Cada cuatro años el mundo abre un tiempo a la fantasía. Es la Copa del Mundo. El fútbol no ha sido siempre un ritual inocuo. Puede precipitar una guerra en toda forma, como la de Honduras y El Salvador en 1969. Puede provocar brotes repugnantes de chovinismo y racismo (como ocurre, con frecuencia preocupante, en los estadios europeos). Puede servir como cortina de humo, como ocurrió en Argentina, en 1978, cuando los generales, aprovechando la euforia del triunfo, acrecentaron su política genocida. Puede alentar espejismos ridículos sobre el destino de una nación encomendado a 11 muchachos persiguiendo un balón (“Por qué no le dan una pelota a cada uno, y se acaban los problemas”, dijo más o menos Borges). Pero en este mundo violento y discorde, el paréntesis es bienvenido.
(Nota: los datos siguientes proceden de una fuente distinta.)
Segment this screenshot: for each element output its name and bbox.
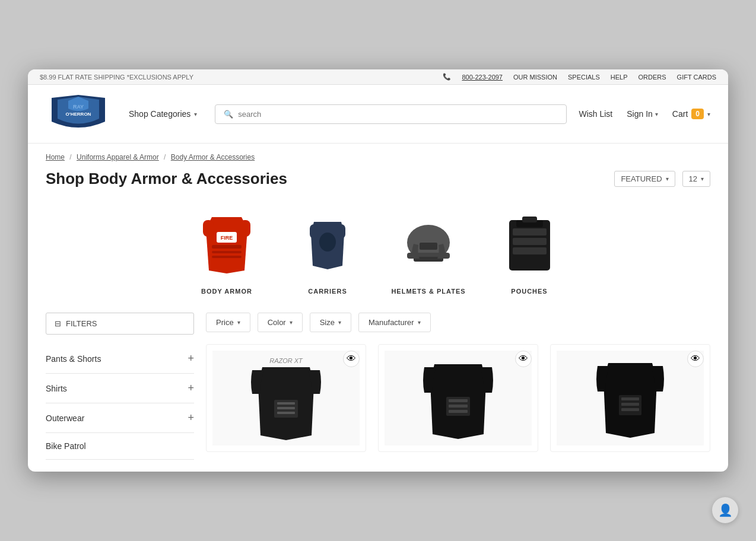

En México, el extraordinario auge del fútbol —importado en 1902 por los mineros ingleses— data de los años cincuenta y sesenta. Durante la primera mitad del siglo XX, rivalizaba sanamente con el béisbol, importado por las empresas estadounidenses (dedicadas al petróleo, las minas y ferrocarriles) asentadas a lo largo de la frontera norte, el golfo de México y la costa noroeste del océano Pacífico. Esta preponderancia del béisbol tuvo otro origen adicional —menos agradable— e idéntico al de Cuba, Santo Domingo, Nicaragua, Panamá y otros países de Centroamérica: la presencia de los marines desde 1914. Así se ilustra, al menos parcialmente, la ambigua relación de estos países con Estados Unidos. Aman apasionadamente al béisbol, odian apasionadamente al invasor.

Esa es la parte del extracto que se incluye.